Hi!
Thanks for taking the time to explain this. The arguments you make
related to string/char * function parameters and return types in the
OIIO interfaces are quite good.
However, I am still not convinced about one thing: have string
operations in/related to OIIO ever shown up as a significant portion of
the program runtime in a profiler? If not, one can easily argue that the
string handling in OIIO is at least partly a case of premature optimization.
I'm not opposed to any changes you make in that regard. I'm trying to
take an opposing view in the discussion to get a better understanding.
Gregor
On 01/07/2014 07:22 PM, Larry Gritz wrote:
OIIO (parts of it anyway) tends to be used in fairly performance-critical ways,
so I don't think there's a strong argument to be made for intentionally having
bad string performance.
Perhaps you meant, "isn't OIIO mostly image processing, which is all float math, so
why do strings come up much at all?"
The answer is that we still use strings all the time. Two spots that come to
mind are (1) names of texture and other image files; (2) the image headers
themselves are chock full of strings (metadata names, and often the metadata
values). We are constantly rummaging through metadata, searching for things by
name, making and destroying lists of such things, or specifying texture lookups
by name.
But even if this never became significant in the runtime profile, there are also
(non-performance) issues of APIs -- both convenience and safety. Consider a
mundane utility function that extracts the file extension from an image filename.
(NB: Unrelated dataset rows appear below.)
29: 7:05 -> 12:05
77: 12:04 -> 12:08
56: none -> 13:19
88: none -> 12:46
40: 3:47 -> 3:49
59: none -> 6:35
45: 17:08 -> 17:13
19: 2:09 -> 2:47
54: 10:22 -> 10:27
What kind of parameter should extension() take? A const char*? A const
std::string&?
If it takes a const char* and the app has a const char*, all is good (though,
if it's a string literal, extension() will probably needlessly call strlen()
internally to find its length, which is weird because it started life as a
constant with known length). But if the app is trying to pass a std::string, it
will have to pass as mystring.c_str(), and then extension() will again
needlessly call strlen(), which is especially galling because the length was
already known when it was a std::string.
If, on the other hand, extension() takes a const string&, then that's great for
an app that already has the data as a std::string, but for a different app that has
it as a C string or a string literal), passing it to extension will pointlessly do
a malloc to create a std::string, a strlen to know how big it is, pass the string
(which is just a temporary!), and then have to free it after the call. Ick.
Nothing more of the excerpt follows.